A study published in the SA Journal of Psychiatry in 2012 showed that more than half of the doctors who participated in the study usually saw 30 to 50 patients a day. Of the 67 doctors in the study, 51% were found to be stressed and 27% morbidly stressed.
He found that stress and burnout are common among SA healthcare professionals, and while work-related stress rates among the general working population averages 18%, among doctors the rate is around 28%.
It’s no wonder I became one of those statistics, though it may be that it is mainly the doctors who care who burn out. The dilapidated passageways of government hospitals and clinics all over the country are filled with doctors who stopped caring a long time ago and stay in their jobs because it’s easy, or because they are aiming for specialist positions, and rocking the boat could ruin their chances.
When I realised I couldn’t do this any longer without losing all sense of humanity, I succumbed to emotional exhaustion, a deep sense of depersonalisation and an enormous feeling that I had accomplished absolutely nothing since the day I first set foot in the hospital – full of hope, and eager to start helping people.

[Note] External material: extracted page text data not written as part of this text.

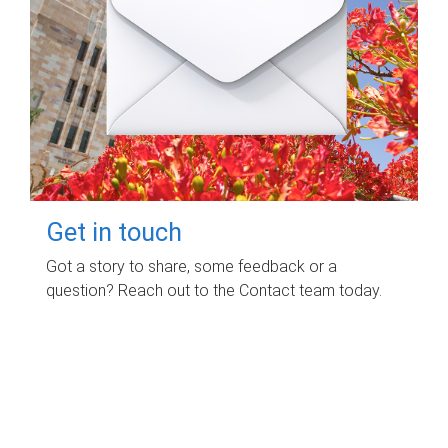
Get in touch
Got a story to share, some feedback or a
question? Reach out to the Contact team today.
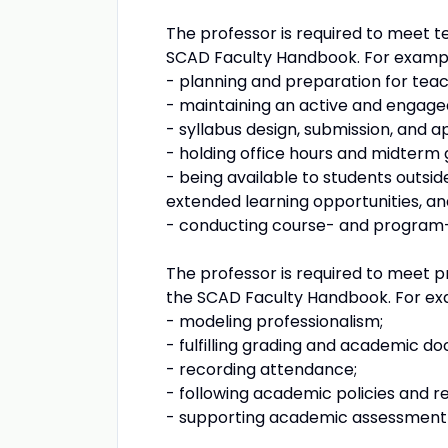
The professor is required to meet te
SCAD Faculty Handbook. For examp
- planning and preparation for teac
- maintaining an active and engag
- syllabus design, submission, and a
- holding office hours and midterm 
- being available to students outsid
extended learning opportunities, and 
- conducting course- and program-
The professor is required to meet pr
the SCAD Faculty Handbook. For ex
- modeling professionalism;
- fulfilling grading and academic 
- recording attendance;
- following academic policies and re
- supporting academic assessment an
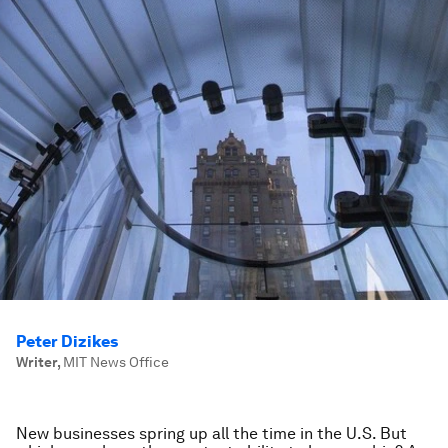
Peter Dizikes
Writer
,
MIT News Office
New businesses spring up all the time in the U.S. But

There are major concerns regarding the exodus of doctors from South Africa, yet the government does nothing to keep them. Many other countries offer better salaries, a more favourable working environment and a sense of partnership. I can’t remember how often I heard my colleagues say: “Just get through your internship and community service and then leave the country.”
The only answer the authorities are apparently capable of is: “We are a third world country with a critical shortage of doctors due to the increasing burden of disease, yet we accept that the doctors we train leave the country because we have a solution: we import foreign trained doctors.” This is a slap in the face of every doctor ever trained in South Africa – because it shows so clearly that the government just doesn’t care enough to improve working conditions for doctors.
I’m not sure if medicine in our country can still be considered a good career choice. Why would anyone want to become a doctor if it is a merciless struggle just to get through a working day?
If something is not done, there will be no South Africa-trained doctors left in the country, and hospitals and clinics will be manned by foreign doctors who are unable to communicate with their patients due to language and cultural differences – while other nations will be served by some of the best trained doctors in the world. And, at the end of the day, the people who are losing out the most are the people we’re aiming to serve – the patients.
Dr Owen Wiese is Health24’s resident doctor and holds degrees in medicine and science from the University of Stellenbosch. He worked in the government sector before joining Health24 as resident doctor. After graduating from Stellenbosch University with additional qualifications in biochemistry and physiology he developed a keen interest in providing medical information through the media. Dr Owen is based in Cape Town.